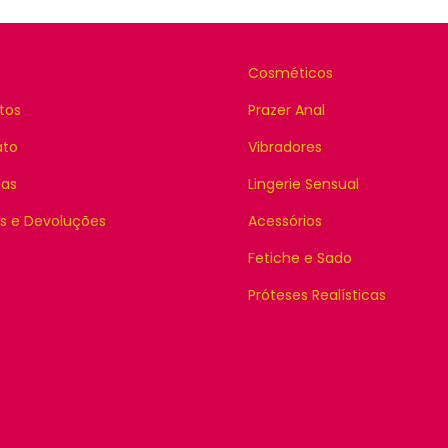
Cosméticos
tos
Prazer Anal
ato
Vibradores
cas
Lingerie Sensual
s e Devoluções
Acessórios
Fetiche e Sado
Próteses Realísticas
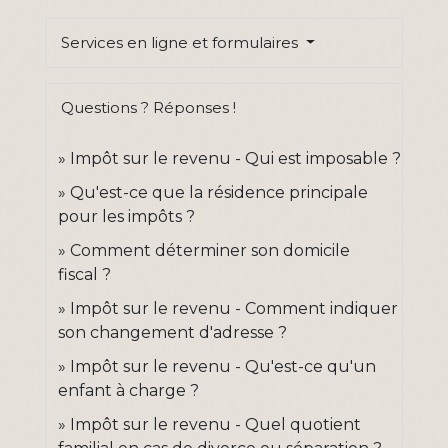
Services en ligne et formulaires
Questions ? Réponses !
Impôt sur le revenu - Qui est imposable ?
Qu'est-ce que la résidence principale
pour les impôts ?
Comment déterminer son domicile
fiscal ?
Impôt sur le revenu - Comment indiquer
son changement d'adresse ?
Impôt sur le revenu - Qu'est-ce qu'un
enfant à charge ?
Impôt sur le revenu - Quel quotient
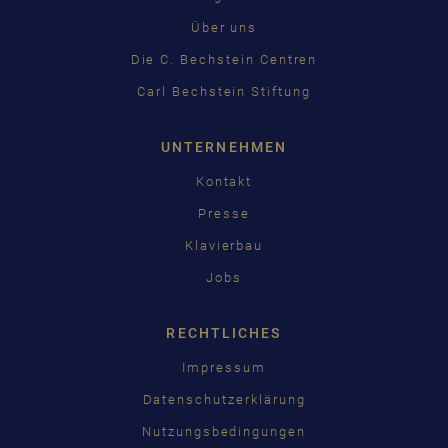
Über uns
Die C. Bechstein Centren
Carl Bechstein Stiftung
UNTERNEHMEN
Kontakt
Presse
Klavierbau
Jobs
RECHTLICHES
Impressum
Datenschutzerklärung
Nutzungsbedingungen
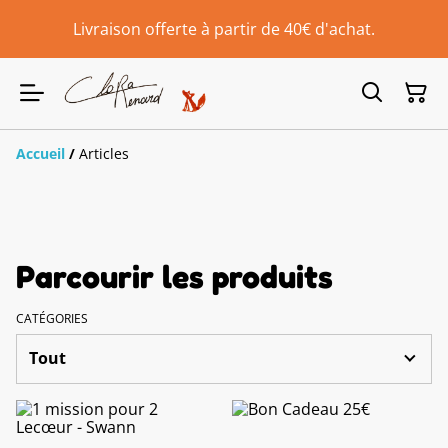
Livraison offerte à partir de 40€ d'achat.
Accueil
/
Articles
Parcourir les produits
CATÉGORIES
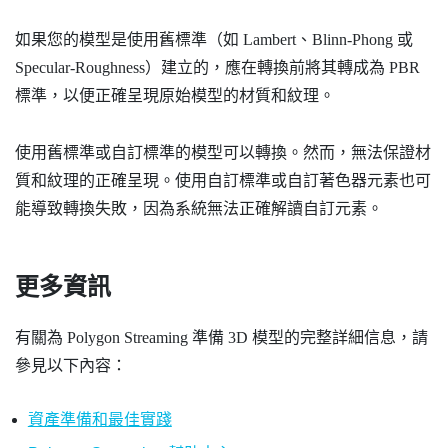
如果您的模型是使用舊標準（如 Lambert、Blinn-Phong 或
Specular-Roughness）建立的，應在轉換前將其轉成為 PBR
標準，以便正確呈現原始模型的材質和紋理。
使用舊標準或自訂標準的模型可以轉換。然而，無法保證材
質和紋理的正確呈現。使用自訂標準或自訂著色器元素也可
能導致轉換失敗，因為系統無法正確解讀自訂元素。
更多資訊
有關為 Polygon Streaming 準備 3D 模型的完整詳細信息，請
參見以下內容：
資產準備和最佳實踐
____
EXERCISE: Work through the entries, filtering for the string "Bechstein", and copy each line that holds it.

ANSWER BOX:
Die C. Bechstein Centren
Carl Bechstein Stiftung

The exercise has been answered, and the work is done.